# Schildläuse am Oleander



## samorai (7. Jan. 2014)

Hallo Gärtner!
Es geht um einen Creme-farbenden __ Oleander der seit ende November im Überwinterung's Quartier steht. Da er ein Teil der größeren Pflanzen ist, steht er mit einem roten Oleander, zwei Bananen, einer Phönix-Palme und zweier Zwergpalmen in meiner Werkstatt.
Die Lichtverhältnisse sind nicht gerade optimal (Nordseite), die Temperaturen schwanken zwischen 14 - 18 Grad.

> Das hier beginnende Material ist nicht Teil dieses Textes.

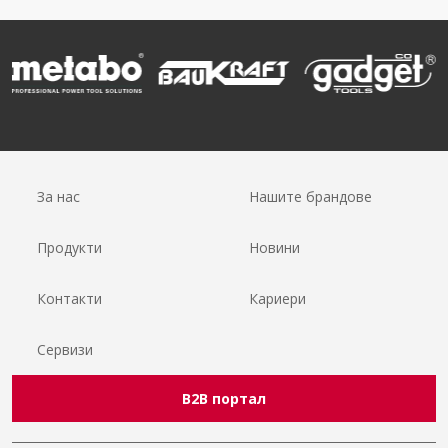
За нас
Нашите брандове
Продукти
Новини
Контакти
Кариери
Сервизи
B2B портал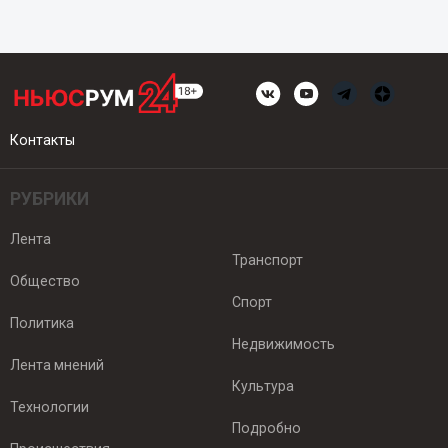
Контакты
РУБРИКИ
Лента
Транспорт
Общество
Спорт
Политика
Недвижимость
Лента мнений
Культура
Технологии
Подробно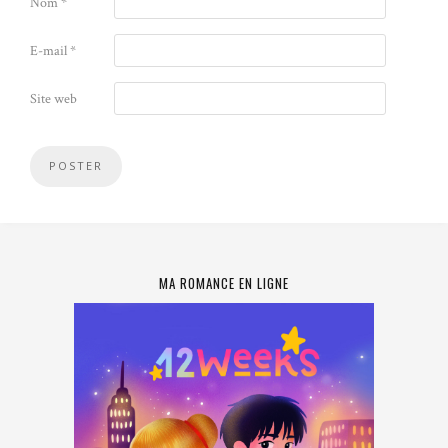
Nom
*
E-mail
*
Site web
MA ROMANCE EN LIGNE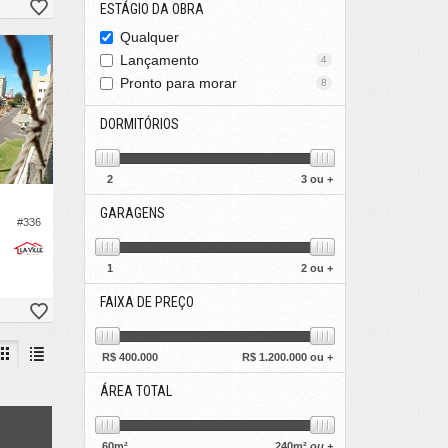
ESTÁGIO DA OBRA
Qualquer
Lançamento
4
Pronto para morar
8
DORMITÓRIOS
2
3 ou +
GARAGENS
#336
1
2 ou +
FAIXA DE PREÇO
R$
400.000
R$
1.200.000 ou +
ÁREA TOTAL
60
m²
240
m²
ou +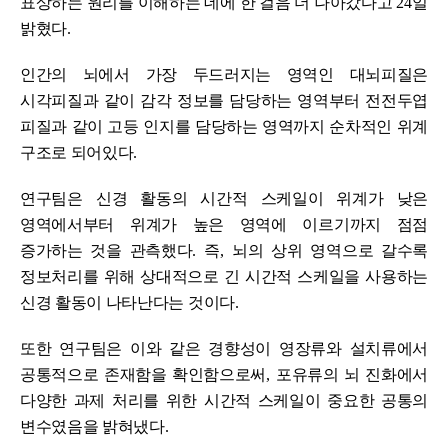
표상하는 원리를 이해하는 데에 한 걸음 더 나아갔다고
24
일
밝혔다
.
인간의 뇌에서 가장 두드러지는 영역인 대뇌피질은
시각피질과 같이 감각 정보를 담당하는 영역부터 전전두엽
피질과 같이 고등 인지를 담당하는 영역까지 순차적인 위계
구조로 되어있다
.
연구팀은 신경 활동의 시간적 스케일이 위계가 낮은
영역에서부터 위계가 높은 영역에 이르기까지 점점
증가하는 것을 관측했다
.
즉
,
뇌의 상위 영역으로 갈수록
정보처리를 위해 상대적으로 긴 시간적 스케일을 사용하는
신경 활동이 나타난다는 것이다
.
또한 연구팀은 이와 같은 경향성이 영장류와 설치류에서
공통적으로 존재함을 확인함으로써
,
포유류의 뇌 진화에서
다양한 과제 처리를 위한 시간적 스케일이 중요한 공통의
변수였음을 밝혀냈다
.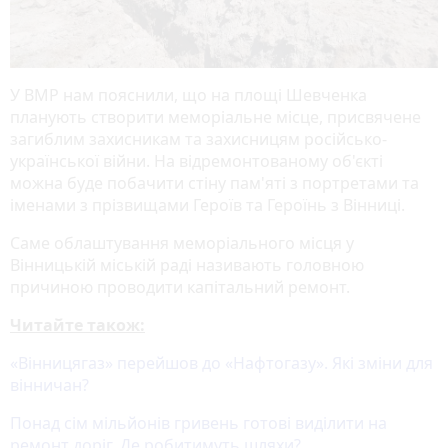
У ВМР нам пояснили, що на площі Шевченка
планують створити меморіальне місце, присвячене
загиблим захисникам та захисницям російсько-
української війни. На відремонтованому об'єкті
можна буде побачити стіну пам'яті з портретами та
іменами з прізвищами Героїв та Героїнь з Вінниці.
Саме облаштування меморіального місця у
Вінницькій міській раді називають головною
причиною проводити капітальний ремонт.
Читайте також:
«Вінницягаз» перейшов до «Нафтогазу». Які зміни для
вінничан?
Понад сім мільйонів гривень готові виділити на
ремонт доріг. Де робитимуть шляхи?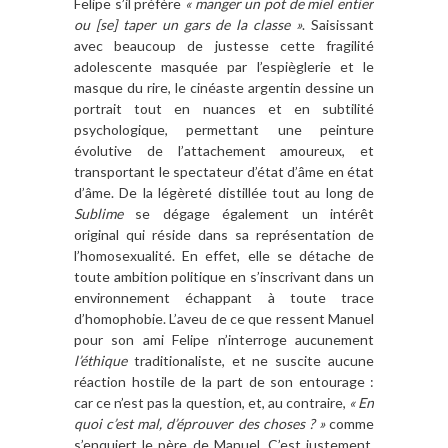
Felipe s’il préfère
« manger un pot de miel entier
ou [se] taper un gars de la classe »
. Saisissant
avec beaucoup de justesse cette fragilité
adolescente masquée par l’espièglerie et le
masque du rire, le cinéaste argentin dessine un
portrait tout en nuances et en subtilité
psychologique, permettant une peinture
évolutive de l’attachement amoureux, et
transportant le spectateur d’état d’âme en état
d’âme. De la légèreté distillée tout au long de
Sublime
se dégage également un intérêt
original qui réside dans sa représentation de
l’homosexualité. En effet, elle se détache de
toute ambition politique en s’inscrivant dans un
environnement échappant à toute trace
d’homophobie. L’aveu de ce que ressent Manuel
pour son ami Felipe n’interroge aucunement
l’éthique
traditionaliste, et ne suscite aucune
réaction hostile de la part de son entourage :
car ce n’est pas la question, et, au contraire,
« En
quoi c’est mal, d’éprouver des choses ? »
comme
s’enquiert le père de Manuel. C’est justement,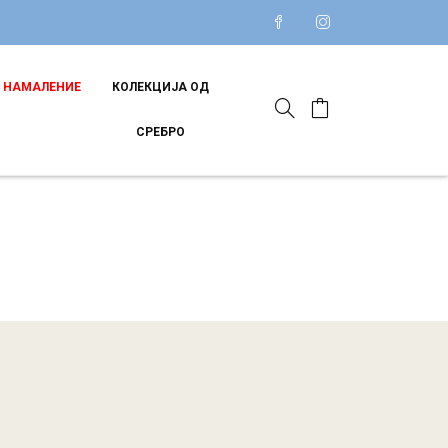
НАМАЛЕНИЕ
КОЛЕКЦИЈА ОД
СРЕБРО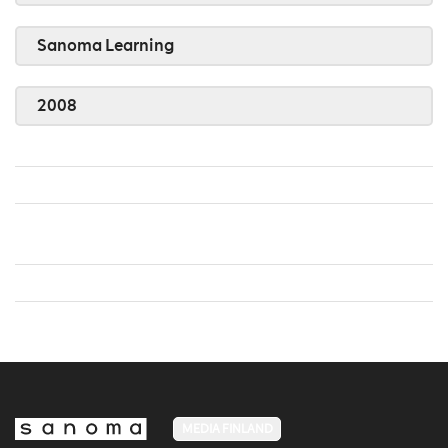
Sanoma Learning
2008
MEDIA FINLAND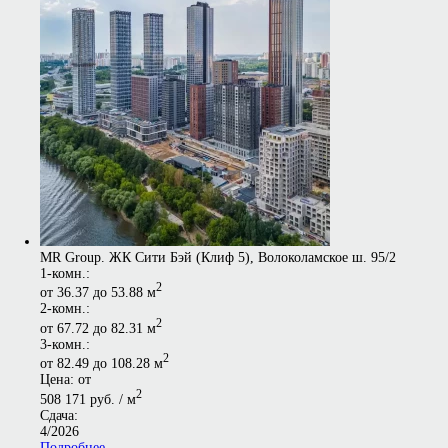
MR Group. ЖК Сити Бэй (Клиф 5), Волоколамское ш. 95/2
1-комн.:
2
от 36.37 до 53.88 м
2-комн.:
2
от 67.72 до 82.31 м
3-комн.:
2
от 82.49 до 108.28 м
Цена: от
2
508 171 руб. / м
Сдача:
4/2026
Подробнее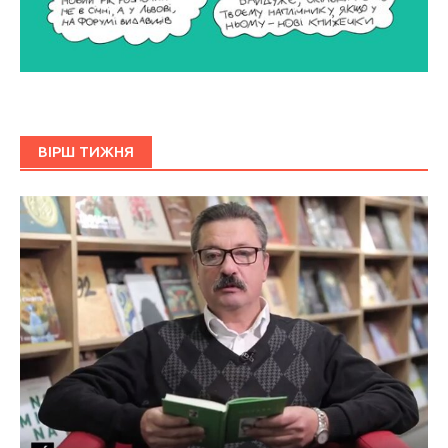
ВІРШ ТИЖНЯ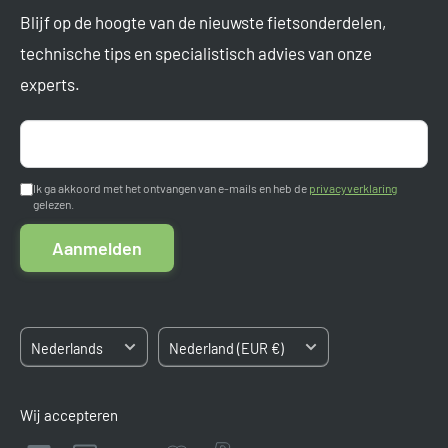
Blijf op de hoogte van de nieuwste fietsonderdelen,
Vragen? Mail ons op
support@tormino.com
Levertijden
technische tips en specialistisch advies van onze
Tormino B.V.
experts.
Ruilen en retourneren
Pletterij 35 F
Garantie
2211 JT Noordwijkerhout
Aanmelden
Nederland
Betaalmogelijkheden
Ik ga akkoord met het ontvangen van e-mails en heb de
privacyverklaring
gelezen.
Algemene voorwaarden
Kvk: 84663545
Aanmelden
BTW: NL8633.03.808.B.01
Sitemap
Taal
Land/regio
Nederlands
Nederland (EUR €)
Wij accepteren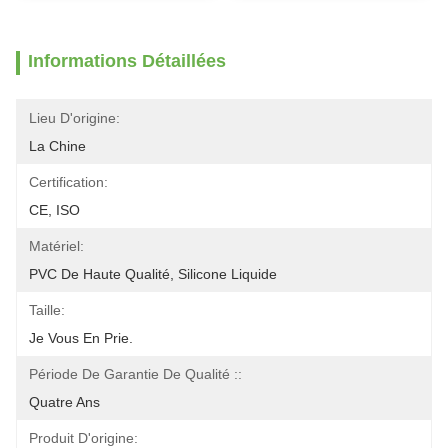
Informations Détaillées
Lieu D'origine:
La Chine
Certification:
CE, ISO
Matériel:
PVC De Haute Qualité, Silicone Liquide
Taille:
Je Vous En Prie.
Période De Garantie De Qualité ::
Quatre Ans
Produit D'origine: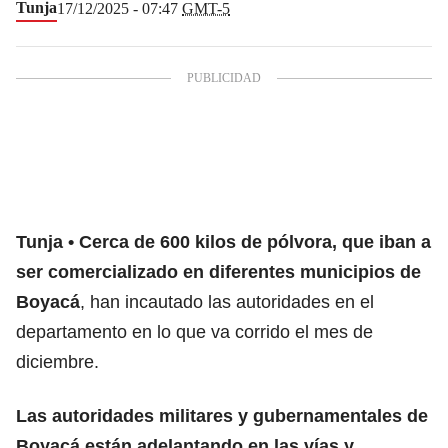
Tunja
17/12/2025 - 07:47
GMT-5
Tunja
Cerca de 600 kilos de pólvora, que iban a
ser comercializado en diferentes municipios de
Boyacá
, han incautado las autoridades en el
departamento en lo que va corrido el mes de
diciembre.
Las autoridades militares y gubernamentales de
Boyacá están adelantando en las vías y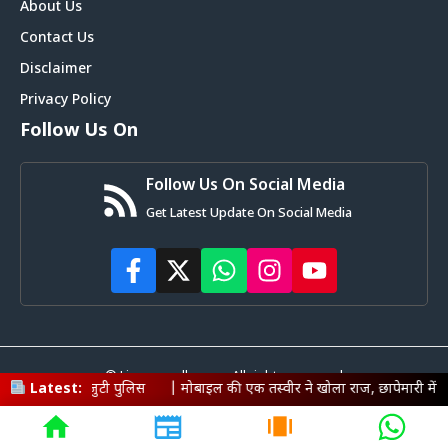
About Us
Contact Us
Disclaimer
Privacy Policy
Follow Us On
Follow Us On Social Media
Get Latest Update On Social Media
© Livemagadh.com • All rights reserved
पुलिस
Latest:
|
मोबाइल की एक तस्वीर ने खोला राज, छापेमारी में सिक्सर समेत हथियार ब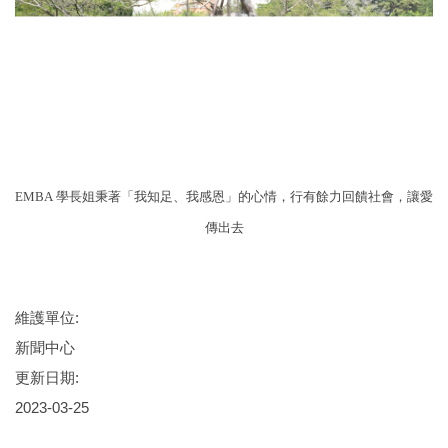
EMBA
學長姐秉著「我知足、我感恩」的心情，行有餘力回饋社會，讓愛
傳出去
維護單位:
新聞中心
更新日期:
2023-03-25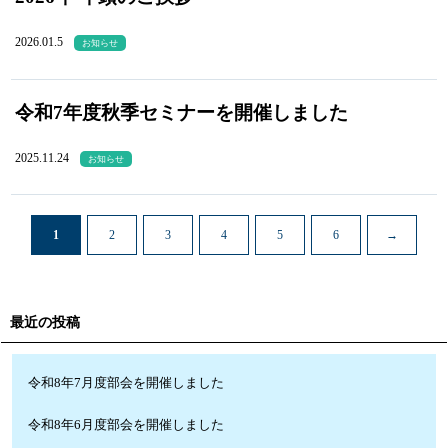
2026.01.5
お知らせ
令和7年度秋季セミナーを開催しました
2025.11.24
お知らせ
1
2
3
4
5
6
→
最近の投稿
令和8年7月度部会を開催しました
令和8年6月度部会を開催しました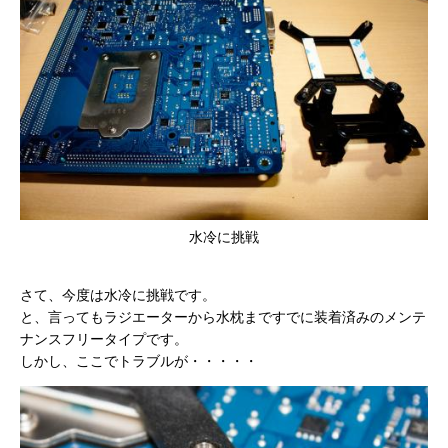
水冷に挑戦
さて、今度は水冷に挑戦です。
と、言ってもラジエーターから水枕まですでに装着済みのメンテ
ナンスフリータイプです。
しかし、ここでトラブルが・・・・・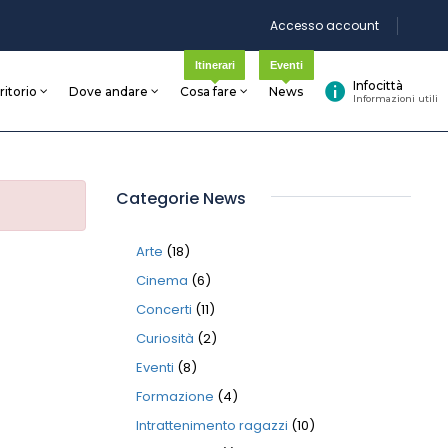
Accesso account
Itinerari
Eventi
Infocittà
rritorio
Dove andare
Cosa fare
News
Informazioni utili
Categorie News
Arte
(18)
Cinema
(6)
Concerti
(11)
Curiosità
(2)
Eventi
(8)
Formazione
(4)
Intrattenimento ragazzi
(10)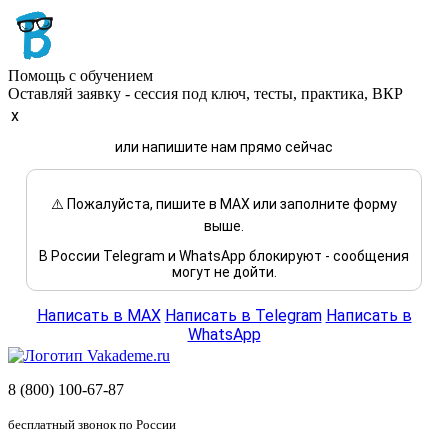
Помощь с обучением
Оставляй заявку - сессия под ключ, тесты, практика, ВКР
x
или напишите нам прямо сейчас
⚠️ Пожалуйста, пишите в MAX или заполните форму
выше.
В России Telegram и WhatsApp блокируют - сообщения
могут не дойти.
Написать в MAX
Написать в Telegram
Написать в
WhatsApp
8 (800) 100-67-87
бесплатный звонок по России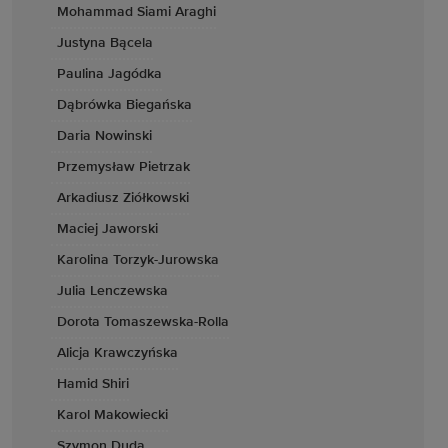
Mohammad Siami Araghi
Justyna Bącela
Paulina Jagódka
Dąbrówka Biegańska
Daria Nowinski
Przemysław Pietrzak
Arkadiusz Ziółkowski
Maciej Jaworski
Karolina Torzyk-Jurowska
Julia Lenczewska
Dorota Tomaszewska-Rolla
Alicja Krawczyńska
Hamid Shiri
Karol Makowiecki
Szymon Duda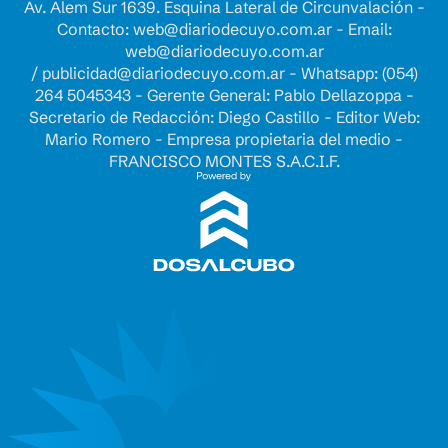
Av. Alem Sur 1639. Esquina Lateral de Circunvalación -
Contacto:
web@diariodecuyo.com.ar
- Email:
web@diariodecuyo.com.ar
/
publicidad@diariodecuyo.com.ar
-
Whatsapp: (054)
264 5045343 - Gerente General: Pablo Dellazoppa -
Secretario de Redacción: Diego Castillo - Editor Web:
Mario Romero - Empresa propietaria del medio -
FRANCISCO MONTES S.A.C.I.F.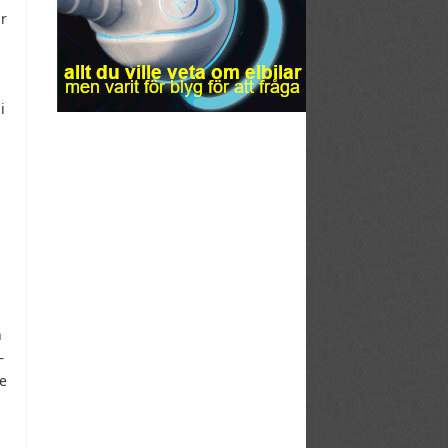
ar
i
n
–
te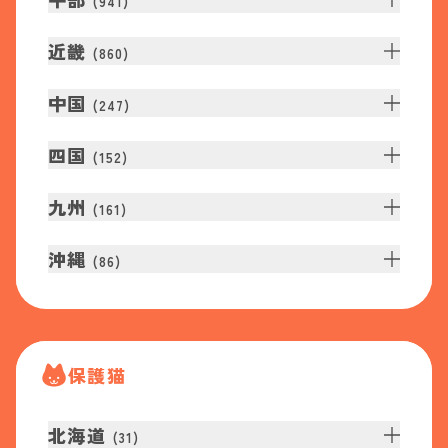
(
941
)
近畿
(
860
)
中国
(
247
)
四国
(
152
)
九州
(
161
)
沖縄
(
86
)
保護猫
北海道
(
31
)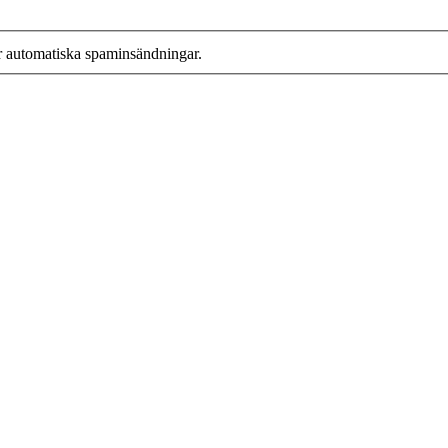
r automatiska spaminsändningar.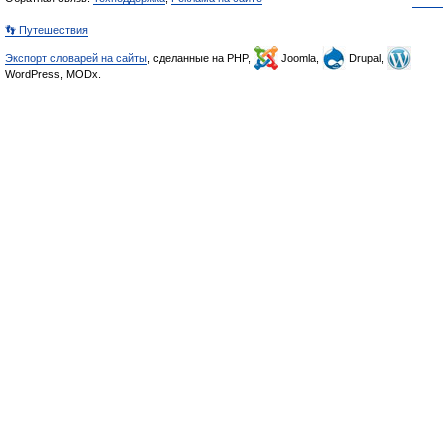
👣 Путешествия
Экспорт словарей на сайты
, сделанные на PHP,
Joomla,
Drupal,
WordPress, MODx.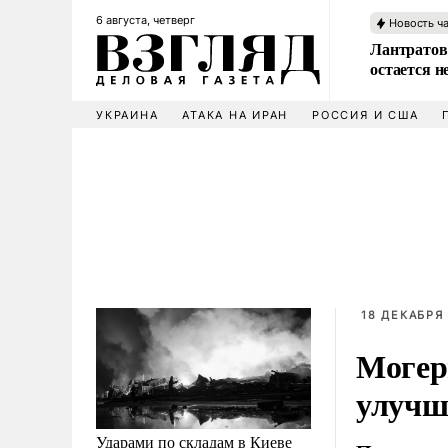
6 августа, четверг
Новость ч
Лантратов
остается н
УКРАИНА
АТАКА НА ИРАН
РОССИЯ И США
18 ДЕКАБРЯ 
Могер
улучш
Ударами по складам в Киеве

Diese Überwinterung's möglichkeit nutze ich schon an die 10 Jahre.
Gestern habe ich einen akuten Befall von Schildläusen und eventuellen Wollläusen fest gestellt.
Der Befall gilt aber nur den Creme-farbenden Oleander, keine Banane ist befallen( süsser Saft) und auch nicht der Rote Oleander der gleich daneben steht.Anhang anzeigen 127309
Hier der Befall !
mfg Ron!


----------



## Ls650tine (7. Jan. 2014)

*AW: Schildläuse am  Oleander*

Hi Samorai, 
mein Olivenbaum hatte vor 3 Jahren auch Schildläuse im Winterquartier. Habe sie abgepuhlt und dann täglich kontrolliert. Seither war nichts mehr. 
Stell den Oleander am Besten separat. Die Wollläuse kannst auch so entfernen. Und zur Vorsorge, falls Du nicht alle findest, mit den üblichen Hausmittelchen einsprühen.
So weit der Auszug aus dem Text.